Developer Teases Incredible Sounding PS5 DualSense Controller Feature

The PlayStation 5 is poised to release this holiday season, and while it doesn't sound like the [...]

The PlayStation 5 is poised to release this holiday season, and while it doesn't sound like the console will do anything extraordinary, its controller, the DualSense, may achieve this for it. One of the controller's big new features is Haptic Feedback, a technology designed to gives players specific mechanical feedback. With a PS4 controller, the vibration of pulling a bow back feels very similar, if not the same, to driving off-road in Gran Turismo. This is because the PS4 controller uses basic motor technology for feedback. The PS5 controller upgrades these motors with a new technology that can vary the feedback depending on the action.
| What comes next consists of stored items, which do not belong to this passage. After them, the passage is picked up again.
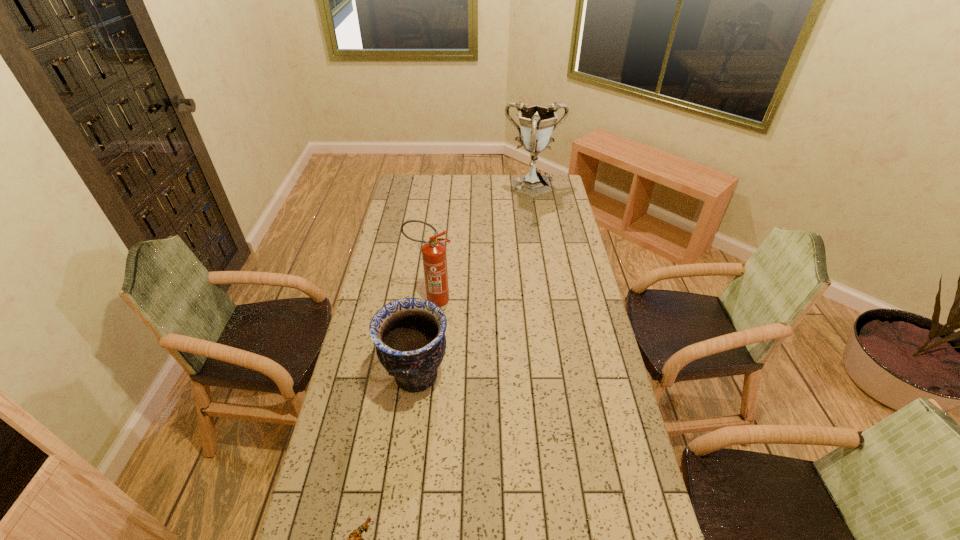 Locate an element on the screen. the rightmost object is located at coordinates (537, 123).

Find the location of a particular element. This screenshot has height=540, width=960. trophy cup is located at coordinates (537, 123).

At what (x,y) coordinates should I click in order to perform the action: click on the second farthest object. Please return your answer as a coordinate pair (x, y). The width and height of the screenshot is (960, 540). Looking at the image, I should click on (434, 257).

Locate an element on the screen. This screenshot has height=540, width=960. the second shortest object is located at coordinates (409, 334).

Where is `the third farthest object`? the third farthest object is located at coordinates [409, 334].

Locate an element on the screen. vacant area situated on the left of the trophy cup is located at coordinates (434, 188).

Where is `free space located 0.070m from the nozzle of the fire extinguisher`? This screenshot has height=540, width=960. free space located 0.070m from the nozzle of the fire extinguisher is located at coordinates (471, 300).

Find the location of a particular element. The height and width of the screenshot is (540, 960). vacant space located on the front handle of the second shortest object is located at coordinates (468, 376).

Identify the location of object that is at the far edge. Image resolution: width=960 pixels, height=540 pixels. (537, 123).

In order to click on object that is positioned at the left edge in this screenshot , I will do `click(409, 334)`. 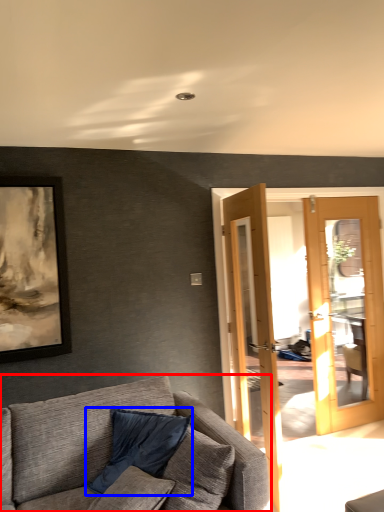 Question: Which point is further to the camera, studio couch (highlighted by a red box) or pillow (highlighted by a blue box)?

Choices:
 (A) studio couch
 (B) pillow

Answer: (B) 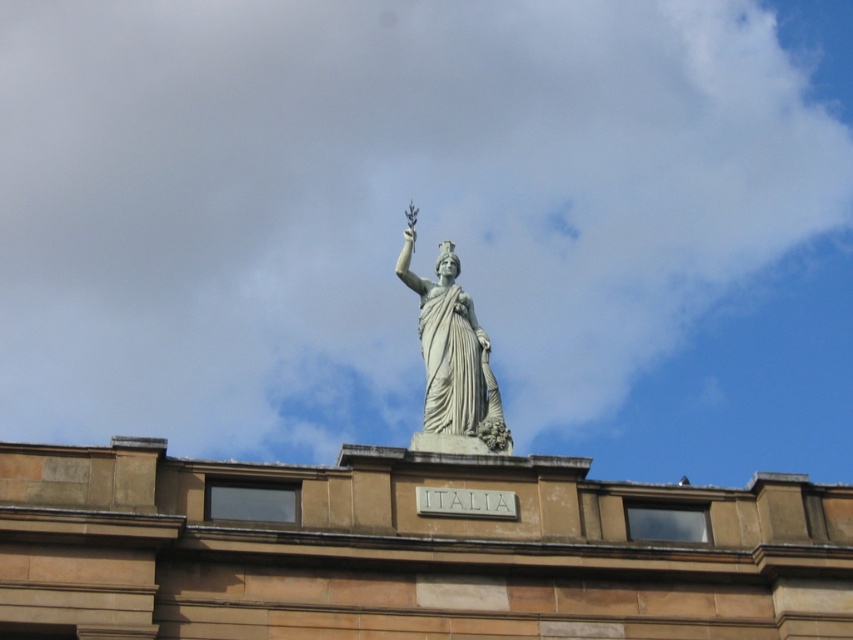 Does white fluffy cloud at upper center appear on the right side of white marble statue at center?

No, white fluffy cloud at upper center is not to the right of white marble statue at center.

Who is shorter, white fluffy cloud at upper center or white marble statue at center?

With less height is white marble statue at center.

Identify the location of white fluffy cloud at upper center. (430, 225). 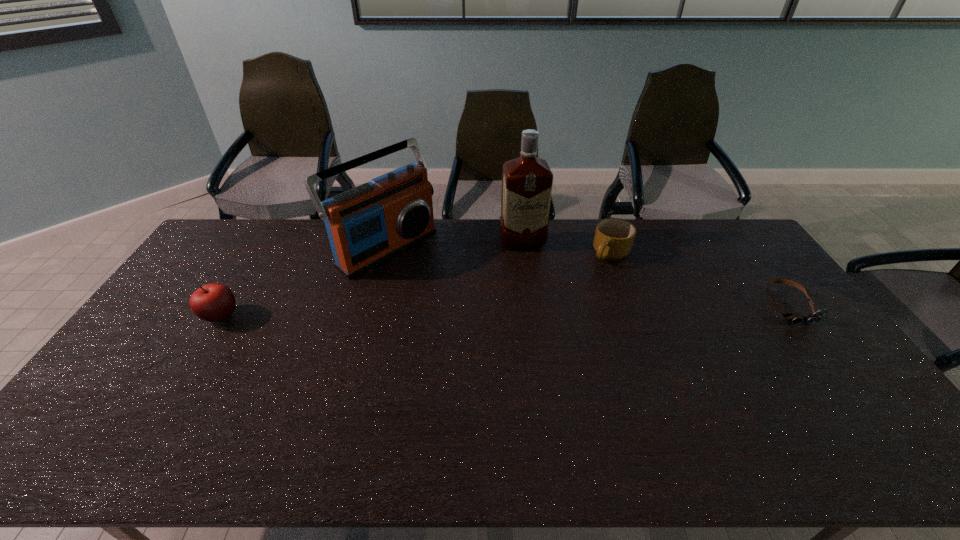 The width and height of the screenshot is (960, 540). Identify the location of vacant space at the near right corner. (823, 420).

Where is `free spot between the second shortest object and the radio receiver`? The width and height of the screenshot is (960, 540). free spot between the second shortest object and the radio receiver is located at coordinates pos(497,251).

The width and height of the screenshot is (960, 540). In order to click on free spot between the apple and the tallest object in this screenshot , I will do `click(372, 279)`.

Find the location of `vacant space that is in between the liquor and the radio receiver`. vacant space that is in between the liquor and the radio receiver is located at coordinates tap(453, 245).

Locate an element on the screen. free space between the fourth object from right to left and the tallest object is located at coordinates (453, 245).

Where is `free space that is in between the tallest object and the fourth object from left to right`? free space that is in between the tallest object and the fourth object from left to right is located at coordinates (566, 248).

Locate an element on the screen. The image size is (960, 540). free spot between the radio receiver and the leftmost object is located at coordinates (302, 282).

Image resolution: width=960 pixels, height=540 pixels. In order to click on vacant region between the goggles and the second tallest object in this screenshot , I will do `click(587, 276)`.

The image size is (960, 540). In order to click on empty space that is in between the liquor and the second object from right to left in this screenshot , I will do `click(566, 248)`.

At what (x,y) coordinates should I click in order to perform the action: click on free space between the shortest object and the fourth object from left to right. Please return your answer as a coordinate pair (x, y). Image resolution: width=960 pixels, height=540 pixels. Looking at the image, I should click on (699, 280). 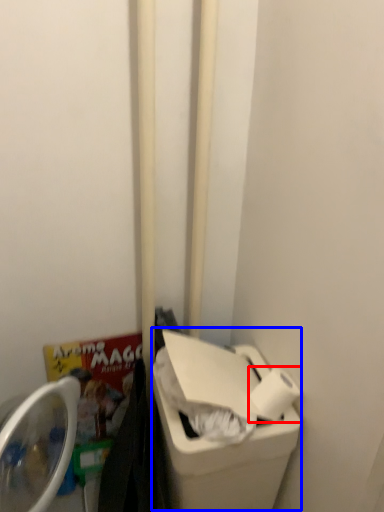 Question: Which object appears closest to the camera in this image, toilet paper (highlighted by a red box) or recycling bin (highlighted by a blue box)?

Choices:
 (A) toilet paper
 (B) recycling bin

Answer: (B) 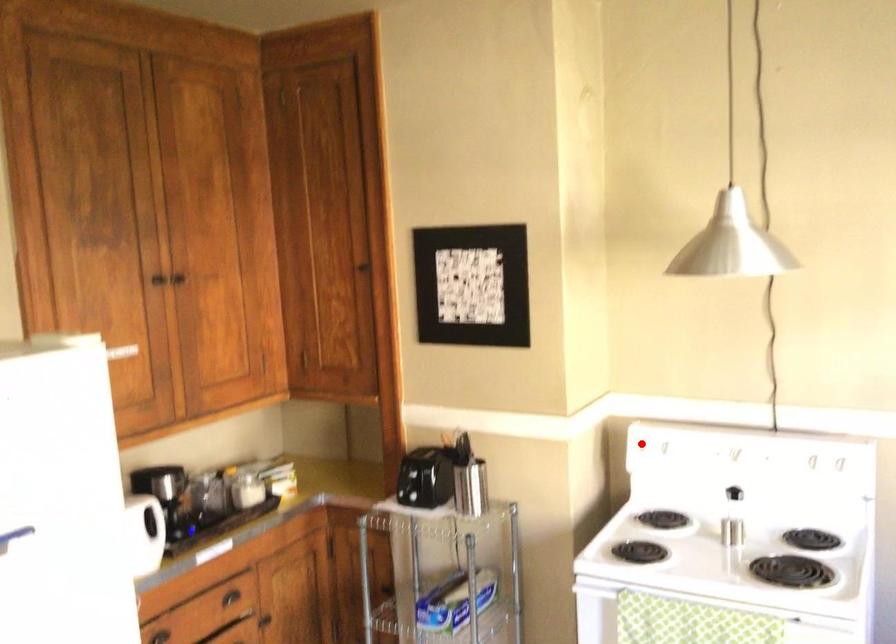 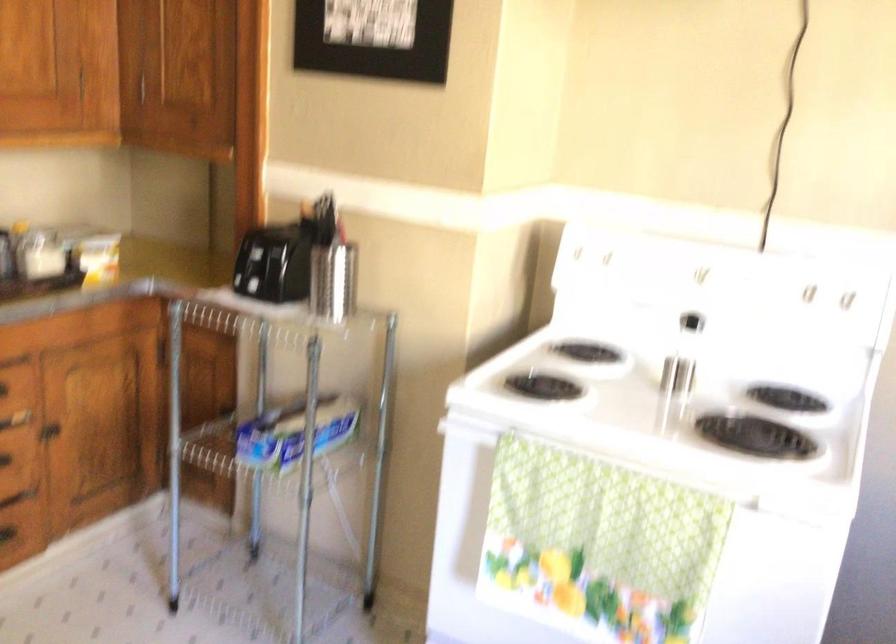 Question: I am providing you with two images of the same scene from different viewpoints. Image1 has a red point marked. In image2, the corresponding 3D location appears at what relative position? Reply with the corresponding letter.

Choices:
 (A) Closer
 (B) Farther

Answer: (A) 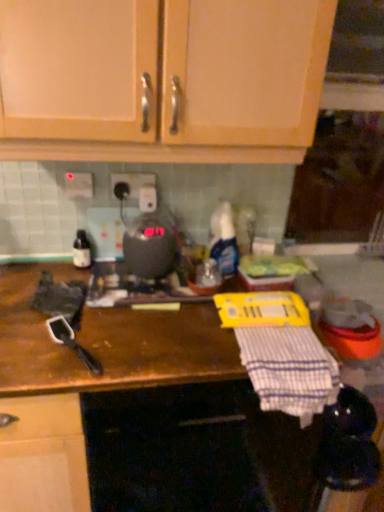 Locate an element on the screen. This screenshot has width=384, height=512. unoccupied region to the right of matte glass bottle at left, the 1th bottle viewed from the left is located at coordinates (114, 279). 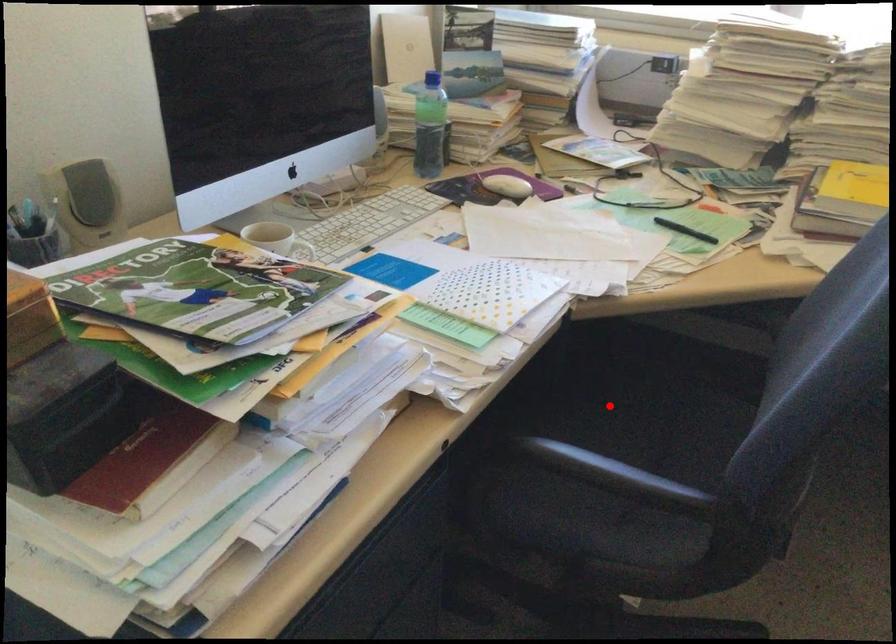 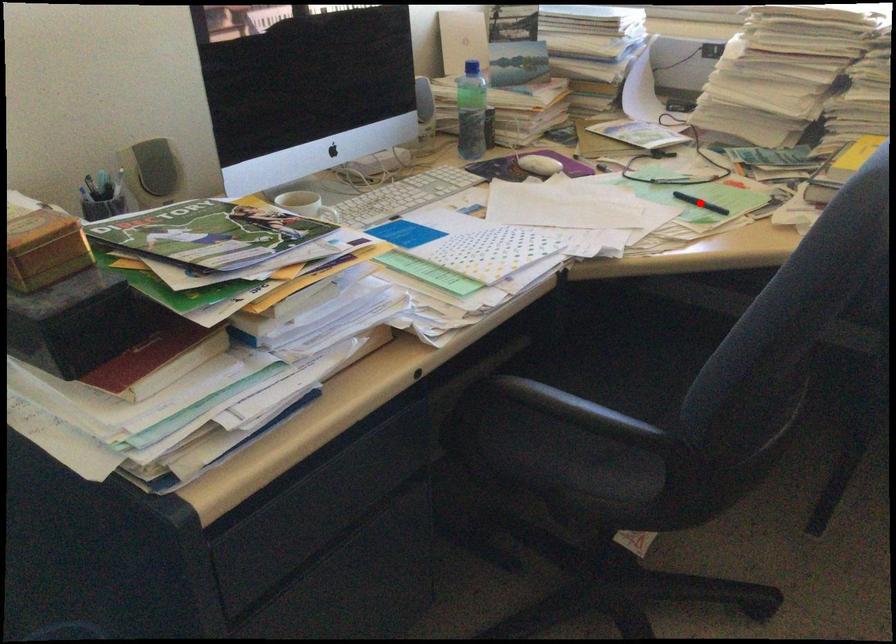 I am providing you with two images of the same scene from different viewpoints. A red point is marked on the first image and another point is marked on the second image. Is the marked point in image1 the same physical position as the marked point in image2?

No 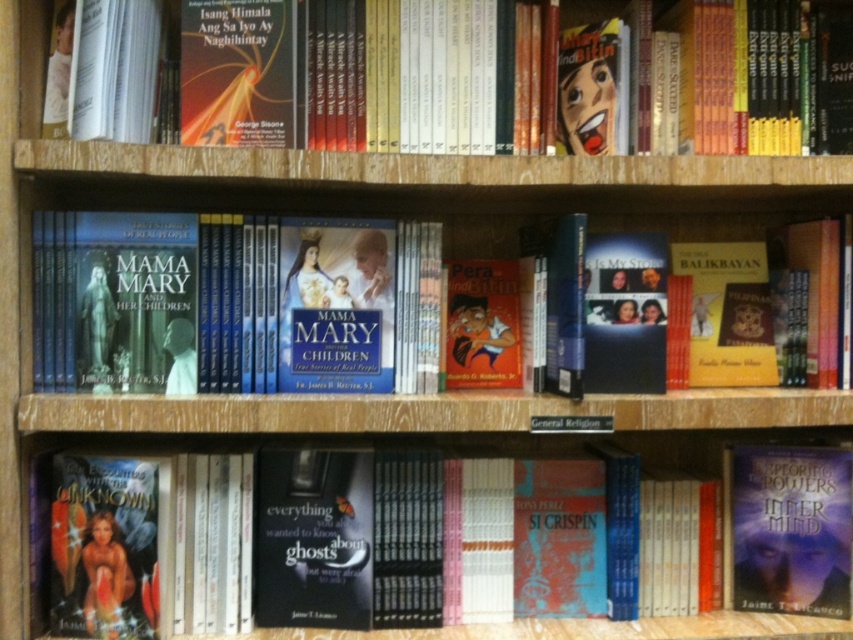 Between point (364, 244) and point (666, 630), which one is positioned behind?

Point (666, 630)

Who is shorter, matte hardcover book at center or hardcover book at lower left?

hardcover book at lower left

The width and height of the screenshot is (853, 640). What do you see at coordinates (335, 305) in the screenshot?
I see `matte hardcover book at center` at bounding box center [335, 305].

The width and height of the screenshot is (853, 640). What are the coordinates of `matte hardcover book at center` in the screenshot? It's located at (335, 305).

Which is more to the right, hardcover book at center or hardcover book at upper center?

hardcover book at upper center is more to the right.

Which is behind, point (289, 360) or point (247, 72)?

The point (289, 360) is more distant.

You are a GUI agent. You are given a task and a screenshot of the screen. Output one action in this format:
    pyautogui.click(x=<x>, y=<y>)
    Task: Click on the hardcover book at center
    The height and width of the screenshot is (640, 853).
    Given the screenshot: What is the action you would take?
    pyautogui.click(x=154, y=304)

Is hardcover book at upper center further to the viewer compared to matte hardcover book at center?

No, hardcover book at upper center is in front of matte hardcover book at center.

What do you see at coordinates (763, 77) in the screenshot?
I see `hardcover book at upper center` at bounding box center [763, 77].

This screenshot has height=640, width=853. I want to click on hardcover book at upper center, so click(x=763, y=77). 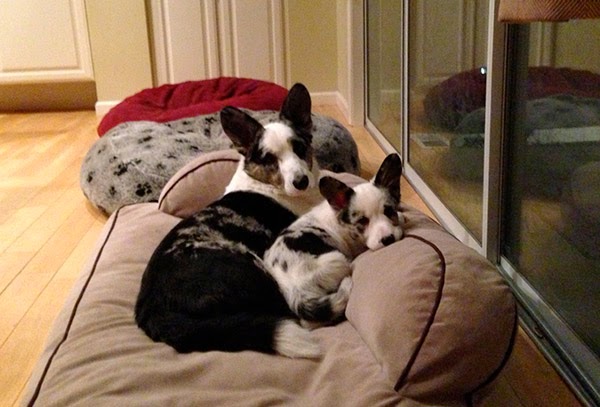 This screenshot has width=600, height=407. Find the location of `glass`. glass is located at coordinates (551, 242). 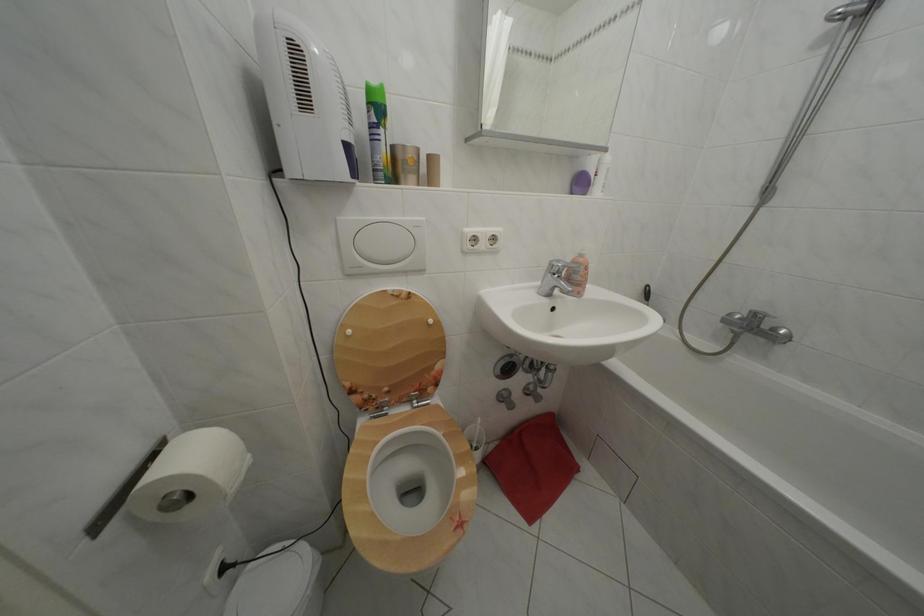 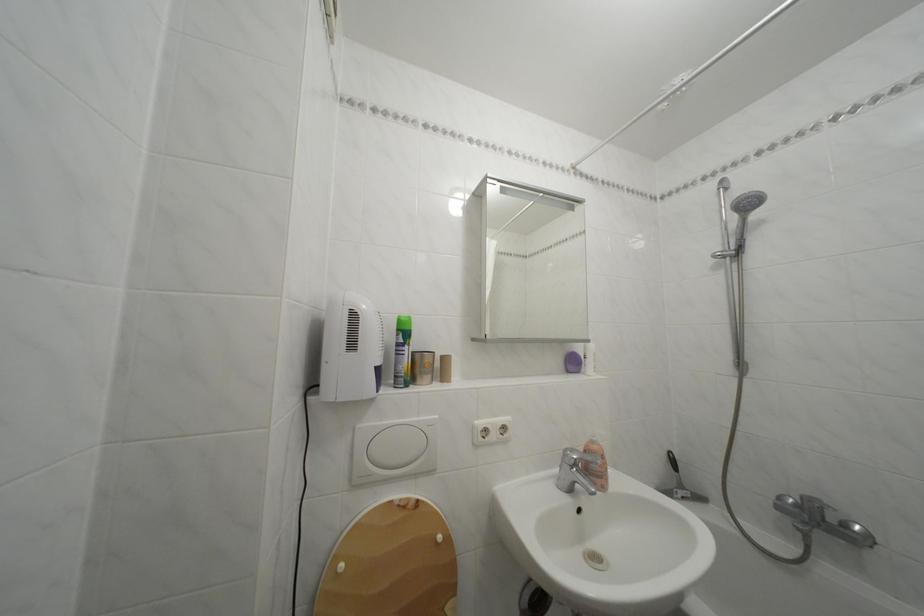 In the second image, find the point that corresponds to [378,110] in the first image.

(407, 336) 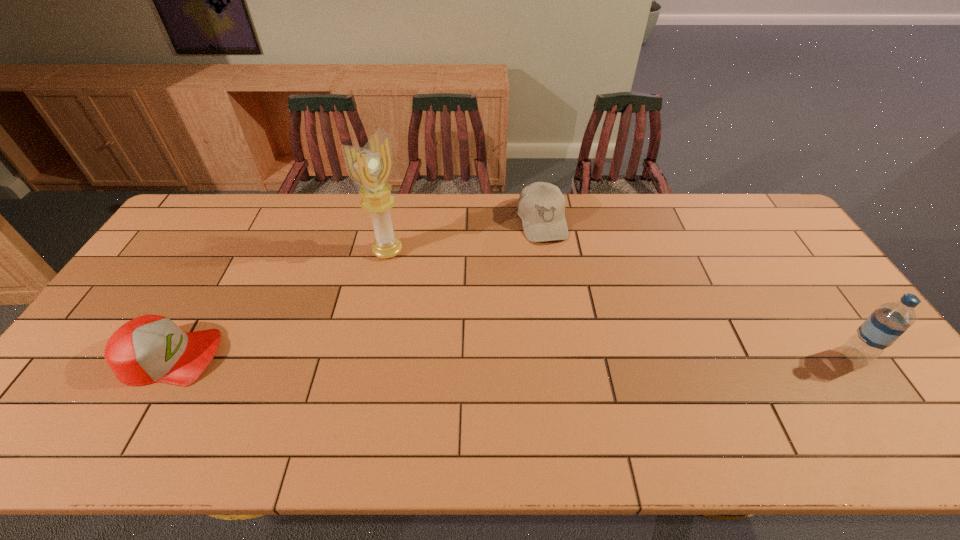 Where is `free space at the far edge`? free space at the far edge is located at coordinates (354, 226).

In the image, there is a desktop. Where is `free space at the near edge`? free space at the near edge is located at coordinates (345, 385).

The height and width of the screenshot is (540, 960). In the image, there is a desktop. What are the coordinates of `vacant space at the left edge` in the screenshot? It's located at (174, 255).

The image size is (960, 540). What are the coordinates of `free spot at the right edge of the desktop` in the screenshot? It's located at (831, 356).

Identify the location of vacant position at the far left corner of the desktop. The width and height of the screenshot is (960, 540). (229, 208).

Identify the location of unoccupied area between the left baseball cap and the water bottle. The width and height of the screenshot is (960, 540). (513, 356).

Locate an element on the screen. free space between the right baseball cap and the third object from right to left is located at coordinates (465, 237).

Identify the location of vacant space in between the rightmost object and the farther baseball cap. (698, 289).

I want to click on free spot between the tallest object and the nearer baseball cap, so click(279, 304).

In order to click on free space between the farther baseball cap and the water bottle in this screenshot , I will do `click(698, 289)`. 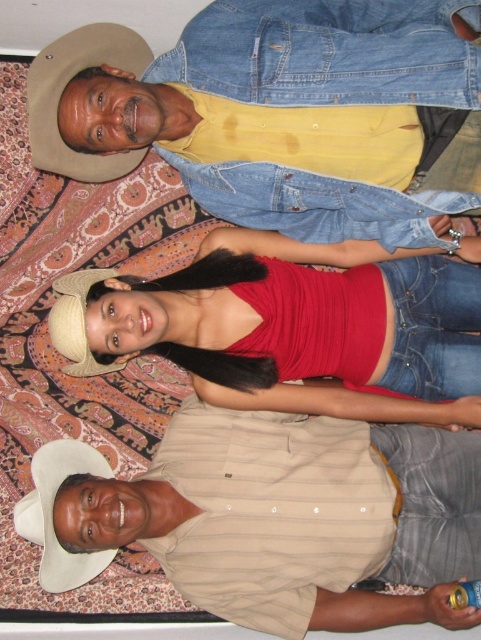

During a recent episode of the Play, Watch, Listen Podcast, developer Mike Bithell -- the maker of games like Volume, John Wick Hex, and Thomas Was Alone -- noted to other members of the podcast they are going to love what Sony has done with the PS5 controller. The comment came after fellow podcast member, Austin Wintory, an award-winning composer who has worked on many great games, noted that next-gen may bring huge advancements in audio.

According to Wintory, when you wanted to add raindrops to a game, this meant going to out, capturing the sound, and adding it as one big WAV file. However, it sounds like, on PS5, developers will be able to recreate a vast array of sound files for individual raindrops and weather effects, which should create for a far more complex and immersive weather system in games.

Commenting on this point, Bithell teases that Wintory is going to love what Sony has done with the DualSense. Unfortunately, Bithell didn't reveal any further details due to NDA, but he seems to suggest that the controller, presumably due to haptic feedback, will be able to allow players to feel weather effects, such as raindrops.

For now, it all sounds a bit vague, but if the controller can truly provide precise feedback for something as minute as raindrops, then it's safe to say gaming on it will be a completely different and superior experience compared to playing on a PS4 controller.